Foundation models is a term defined by the importance of these models to AI applications and that they can be engineered for different needs.

  • Foundation models incorporates additional modalities besides text into LLMs

Multimodal model is a model that can work with more than one data modality.

  • Multimodal models can be also trained with self-supervision! OpenAI used a variant of self-supervision called natural language supervision that used image and text pairs on the internet. This was on their CLIP model.
    • Note: CLIP isn’t generative, it’s an embedding model trained to produce joint embeddings of both text and images.
    • High level: Embeddings are vectors that aim to capture the meanings of the original data.

Foundation models are also the turning point of models becoming general-purpose. Due to the scale and training of foundation models, they are capable of a wide arrange of tasks out of the box.

  • E.g. LLM can do both sentiment analysis and translation.

Techniques to Make the Model Generate what you want

  • Prompt Engineering - add instructions with examples of desired results.
  • Retrieval-augmented generation - connect the model to a databases of customer reviews that the model can leverage.
  • Finetuning - further train the model on a dataset of labeled data.

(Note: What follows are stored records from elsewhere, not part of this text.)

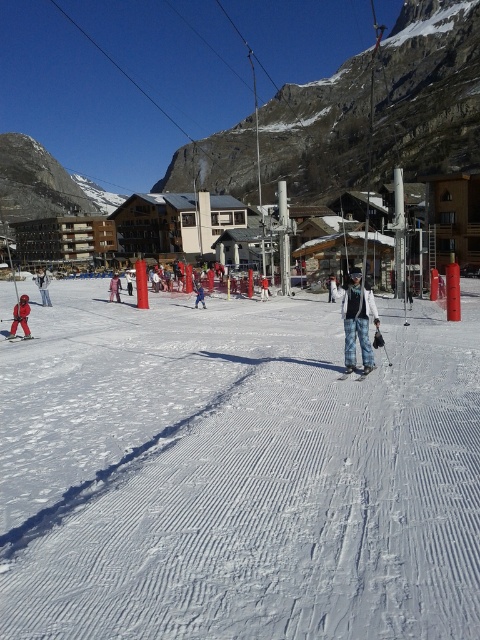 Which is in front, point (362, 371) or point (196, 300)?

Point (362, 371) is more forward.

Does point (369, 369) come closer to viewer compared to point (202, 298)?

Yes, it is.

Is point (373, 368) in front of point (199, 284)?

Yes, it is.

Locate an element on the screen. This screenshot has height=640, width=480. metallic blue ski at center is located at coordinates (364, 372).

Can you confirm if red ski suit at center is taller than matte red ski at lower left?

Indeed, red ski suit at center has a greater height compared to matte red ski at lower left.

Locate an element on the screen. This screenshot has width=480, height=640. red ski suit at center is located at coordinates (264, 288).

At what (x,y) coordinates should I click in order to perform the action: click on red ski suit at center. Please return your answer as a coordinate pair (x, y). Image resolution: width=480 pixels, height=640 pixels. Looking at the image, I should click on (264, 288).

Is red fabric jacket at lower left bigger than metallic blue ski at center?

Correct, red fabric jacket at lower left is larger in size than metallic blue ski at center.

Can you confirm if red fabric jacket at lower left is positioned below metallic blue ski at center?

No, red fabric jacket at lower left is not below metallic blue ski at center.

Which is behind, point (28, 307) or point (352, 372)?

Point (28, 307)

Identify the location of red fabric jacket at lower left. (21, 317). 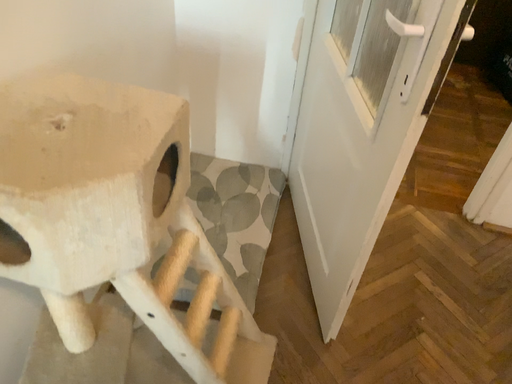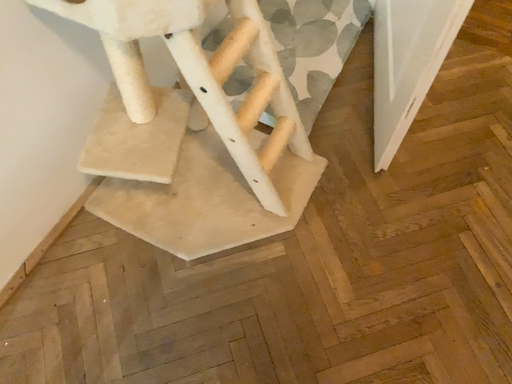 Question: How did the camera likely rotate when shooting the video?

Choices:
 (A) rotated downward
 (B) rotated upward

Answer: (A) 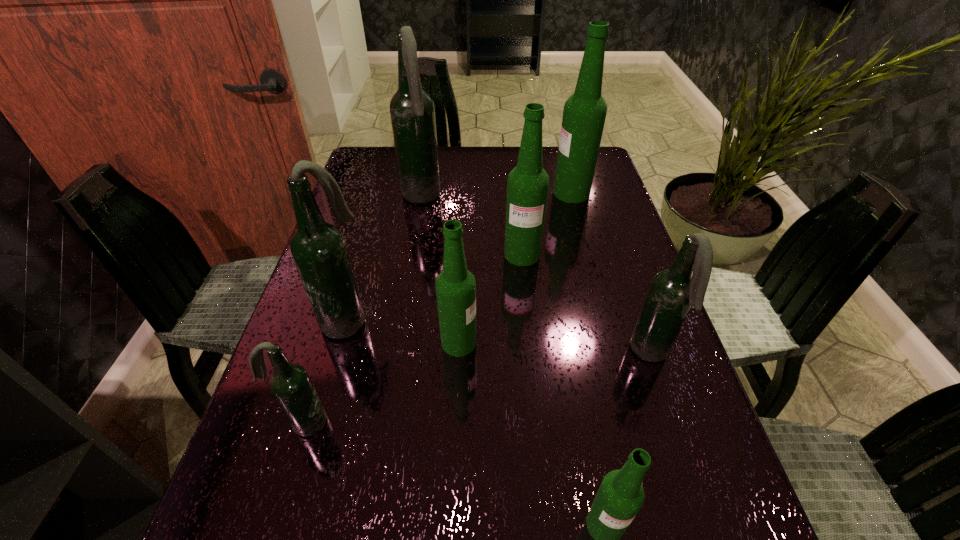 The height and width of the screenshot is (540, 960). What are the coordinates of `dark beer bottle object that ranks as the closest to the nearest dark beer bottle` in the screenshot? It's located at (x=318, y=248).

I want to click on dark beer bottle that is the third nearest to the sixth nearest beer bottle, so click(318, 248).

Find the location of `vacant position in the image that satisfies the following two spatial constraints: 1. on the label of the fourth object from right to left; 2. on the right side of the second smallest dark beer bottle`. vacant position in the image that satisfies the following two spatial constraints: 1. on the label of the fourth object from right to left; 2. on the right side of the second smallest dark beer bottle is located at coordinates (533, 354).

This screenshot has height=540, width=960. I want to click on free location that satisfies the following two spatial constraints: 1. on the label of the rightmost green beer bottle; 2. on the label of the fifth beer bottle from left to right, so point(588,254).

Where is `free spot that satisfies the following two spatial constraints: 1. on the label of the rightmost dark beer bottle; 2. on the right side of the leftmost green beer bottle`? Image resolution: width=960 pixels, height=540 pixels. free spot that satisfies the following two spatial constraints: 1. on the label of the rightmost dark beer bottle; 2. on the right side of the leftmost green beer bottle is located at coordinates (458, 354). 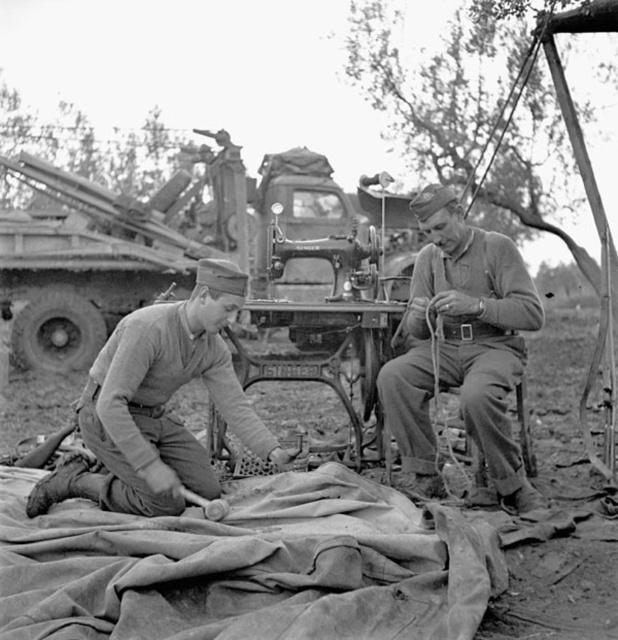 Question: Which object is farther from the camera taking this photo?

Choices:
 (A) camouflage fabric at lower left
 (B) matte khaki uniform at center
 (C) rough canvas blanket at lower center

Answer: (B)

Question: Does matte khaki uniform at center have a greater width compared to cast iron sewing machine at center?

Choices:
 (A) no
 (B) yes

Answer: (A)

Question: Is rough canvas blanket at lower center smaller than cast iron sewing machine at center?

Choices:
 (A) no
 (B) yes

Answer: (B)

Question: Is rough canvas blanket at lower center above cast iron sewing machine at center?

Choices:
 (A) no
 (B) yes

Answer: (A)

Question: Based on their relative distances, which object is farther from the matte khaki uniform at center?

Choices:
 (A) camouflage fabric at lower left
 (B) rough canvas blanket at lower center

Answer: (B)

Question: Which point is closer to the camera?

Choices:
 (A) (332, 259)
 (B) (163, 397)
 (C) (493, 248)

Answer: (B) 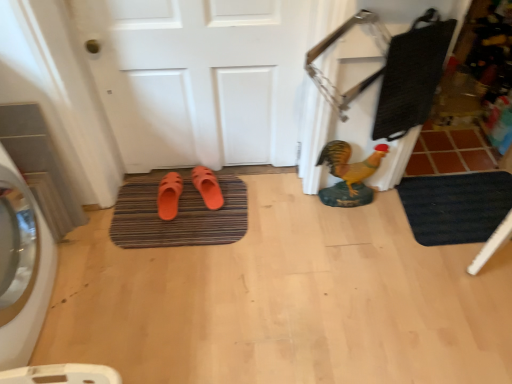 Where is `blank space above brown textured bath mat at center, the 2th bath mat from the right (from a real-world perspective)`? The image size is (512, 384). blank space above brown textured bath mat at center, the 2th bath mat from the right (from a real-world perspective) is located at coordinates (179, 210). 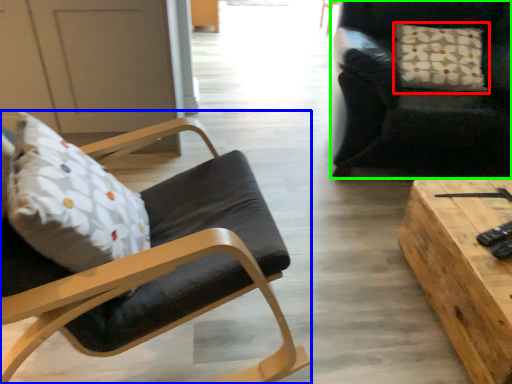 Question: Based on their relative distances, which object is nearer to pillow (highlighted by a red box)? Choose from chair (highlighted by a blue box) and chair (highlighted by a green box).

Choices:
 (A) chair
 (B) chair

Answer: (B) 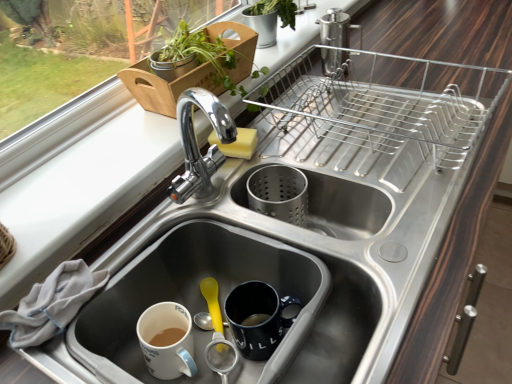 Where is `green leafy plant at upper left, which is counted as the first houseplant, starting from the front`? This screenshot has width=512, height=384. green leafy plant at upper left, which is counted as the first houseplant, starting from the front is located at coordinates (236, 46).

What do you see at coordinates (236, 46) in the screenshot? I see `green leafy plant at upper left, which is counted as the first houseplant, starting from the front` at bounding box center [236, 46].

The width and height of the screenshot is (512, 384). Describe the element at coordinates (300, 248) in the screenshot. I see `stainless steel sink at center, acting as the second sink starting from the left` at that location.

Measure the distance between point (298,238) and camera.

Point (298,238) and camera are 28.07 inches apart.

Find the location of a particular element. yellow sponge at center is located at coordinates (237, 143).

You are a GUI agent. You are given a task and a screenshot of the screen. Output one action in this format:
    pyautogui.click(x=<x>, y=<y>)
    Task: Click on the green leafy plant at upper left, which ranks as the 2th houseplant in back-to-front order
    The height and width of the screenshot is (384, 512).
    Given the screenshot: What is the action you would take?
    [236, 46]

Considering their positions, is white matte sink at lower left, the 1th sink viewed from the left, located in front of or behind white cloth at lower left?

In the image, white matte sink at lower left, the 1th sink viewed from the left, appears in front of white cloth at lower left.

Is white matte sink at lower left, marked as the second sink in a right-to-left arrangement, shorter than white cloth at lower left?

Incorrect, the height of white matte sink at lower left, marked as the second sink in a right-to-left arrangement, does not fall short of that of white cloth at lower left.

Are white matte sink at lower left, the 1th sink viewed from the left, and white cloth at lower left making contact?

They are not placed beside each other.

Can you confirm if white matte sink at lower left, marked as the second sink in a right-to-left arrangement, is wider than white cloth at lower left?

Yes.

From a real-world perspective, between green matte plant at upper center, which is the second houseplant in front-to-back order, and white cloth at lower left, who is vertically lower?

white cloth at lower left.

Between green matte plant at upper center, which is the second houseplant in front-to-back order, and white cloth at lower left, which one has larger width?

green matte plant at upper center, which is the second houseplant in front-to-back order.

In terms of size, does green matte plant at upper center, which is the second houseplant in front-to-back order, appear bigger or smaller than white cloth at lower left?

Clearly, green matte plant at upper center, which is the second houseplant in front-to-back order, is larger in size than white cloth at lower left.

Considering the sizes of objects green matte plant at upper center, which is the second houseplant in front-to-back order, and white cloth at lower left in the image provided, who is shorter, green matte plant at upper center, which is the second houseplant in front-to-back order, or white cloth at lower left?

With less height is white cloth at lower left.

From the image's perspective, is stainless steel sink at center, acting as the second sink starting from the left, beneath green leafy plant at upper left, which is counted as the first houseplant, starting from the front?

Yes, from the image's perspective, stainless steel sink at center, acting as the second sink starting from the left, is below green leafy plant at upper left, which is counted as the first houseplant, starting from the front.

Is stainless steel sink at center, acting as the second sink starting from the left, placed right next to green leafy plant at upper left, which is counted as the first houseplant, starting from the front?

Adapting existing powerful model to your task is generally a lot easier than building a model for your task from scratch

From Foundation Models to AI Engineering

Availability and accessibility of powerful foundation models lead to three factors that attribute to the rapid growth of AI engineering:

  1. General-purpose AI capabilities - ability to do more tasks, especially ones that were thought to be impossible
  2. Increased AI investments - as AI applications become cheaper to build and faster to go to market, returns become more attractive
  3. Low entrance barrier to building AI applications - model as a service approach makes it easier to leverage AI to build applications. Models are exposed by APIs that receive user queries.

Foundation Model Use Cases

  • Coding
  • Image and Video Production
  • Writing
  • Education
  • Conversational bots
  • Information aggregation
  • Data organization
  • Workflow automation

AI Use Case Evaluation

How to decide whether or not to build an AI application?

Risks from high to low

  1. If you don’t do this, competitors with AI can make you obsolete
  2. If you don’t do this, you’ll miss opportunities to boost profits and productivity
  3. You’re unsure where AI will fit into your business yet, but you don’t want to be left behind

Role of AI and humans

  • Critical vs Complementary - if the app can work without AI, AI is complementary. Otherwise, it’s critical.
  • Reactive or Proactive - reactive feature shows its responses in reaction to users’ requests or specific actions. Proactive feature shows its responses when there’s an opportunity for it.
  • Dynamic or Static - dynamic features are updated continually with user feedback. Static features are updated periodically.

Crawl-Walk-Run Microsoft’s framework for gradually increasing AI automation in products.

  1. Crawl - human involvement is mandatory.
  2. Walk - AI can directly interact with internal employees.
  3. Run - increased automations, potentially including direct AI interactions with external users.